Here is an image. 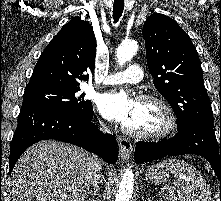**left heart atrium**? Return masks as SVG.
Returning a JSON list of instances; mask_svg holds the SVG:
<instances>
[{"label":"left heart atrium","mask_w":221,"mask_h":201,"mask_svg":"<svg viewBox=\"0 0 221 201\" xmlns=\"http://www.w3.org/2000/svg\"><path fill=\"white\" fill-rule=\"evenodd\" d=\"M137 102L123 91H109L99 96L97 108L108 120L127 124L133 117Z\"/></svg>","instance_id":"left-heart-atrium-1"}]
</instances>
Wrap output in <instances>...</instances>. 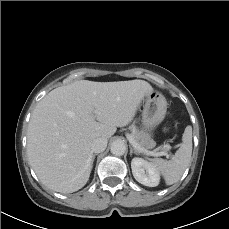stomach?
Instances as JSON below:
<instances>
[{
  "instance_id": "obj_1",
  "label": "stomach",
  "mask_w": 229,
  "mask_h": 229,
  "mask_svg": "<svg viewBox=\"0 0 229 229\" xmlns=\"http://www.w3.org/2000/svg\"><path fill=\"white\" fill-rule=\"evenodd\" d=\"M167 111L166 99L157 91L153 90L146 94L142 111V134L146 148H153L155 141L152 131L163 121Z\"/></svg>"
}]
</instances>
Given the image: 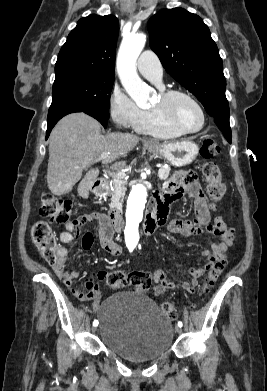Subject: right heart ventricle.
Here are the masks:
<instances>
[{
    "label": "right heart ventricle",
    "instance_id": "e07e8e85",
    "mask_svg": "<svg viewBox=\"0 0 267 391\" xmlns=\"http://www.w3.org/2000/svg\"><path fill=\"white\" fill-rule=\"evenodd\" d=\"M136 131L162 139L176 138L181 135L180 132L161 122L156 117L153 109L145 111V117L136 128Z\"/></svg>",
    "mask_w": 267,
    "mask_h": 391
}]
</instances>
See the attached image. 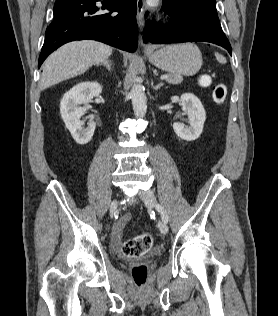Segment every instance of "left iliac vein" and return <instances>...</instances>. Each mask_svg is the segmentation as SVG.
I'll return each instance as SVG.
<instances>
[{
	"label": "left iliac vein",
	"mask_w": 278,
	"mask_h": 316,
	"mask_svg": "<svg viewBox=\"0 0 278 316\" xmlns=\"http://www.w3.org/2000/svg\"><path fill=\"white\" fill-rule=\"evenodd\" d=\"M140 198L144 202V204L146 205V207L148 209L154 208V206L156 204V197H155L153 191H151V190L142 191L140 193ZM159 230L164 235L168 233L169 229H168V225L165 221H160Z\"/></svg>",
	"instance_id": "1"
}]
</instances>
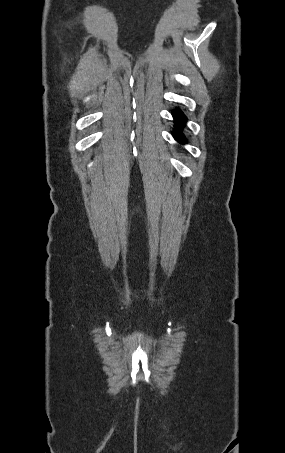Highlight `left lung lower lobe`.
I'll return each instance as SVG.
<instances>
[{
	"label": "left lung lower lobe",
	"mask_w": 285,
	"mask_h": 453,
	"mask_svg": "<svg viewBox=\"0 0 285 453\" xmlns=\"http://www.w3.org/2000/svg\"><path fill=\"white\" fill-rule=\"evenodd\" d=\"M172 114H173V117H174V119H175V124H176L175 130H174V132H173V136H174L175 139L178 140L179 142L185 143V142H186V139H185V137L183 136V134L181 133L180 127L184 126L185 121H186V117H185L184 114H183L180 110H178V109H177L176 111H173Z\"/></svg>",
	"instance_id": "left-lung-lower-lobe-1"
}]
</instances>
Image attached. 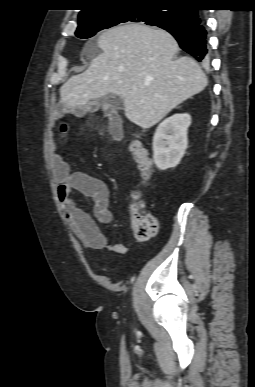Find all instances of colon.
Returning <instances> with one entry per match:
<instances>
[{
  "mask_svg": "<svg viewBox=\"0 0 255 387\" xmlns=\"http://www.w3.org/2000/svg\"><path fill=\"white\" fill-rule=\"evenodd\" d=\"M129 151L133 155L144 181H149L154 173V167L146 149L138 140H131ZM130 223L135 235L139 238H150L158 232V220L146 213L141 193L134 192L130 204Z\"/></svg>",
  "mask_w": 255,
  "mask_h": 387,
  "instance_id": "5ec220e1",
  "label": "colon"
}]
</instances>
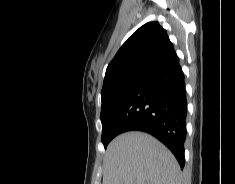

The task
How many lines in this material contain the string "xmlns"? Only the number is wanted.

Response box
6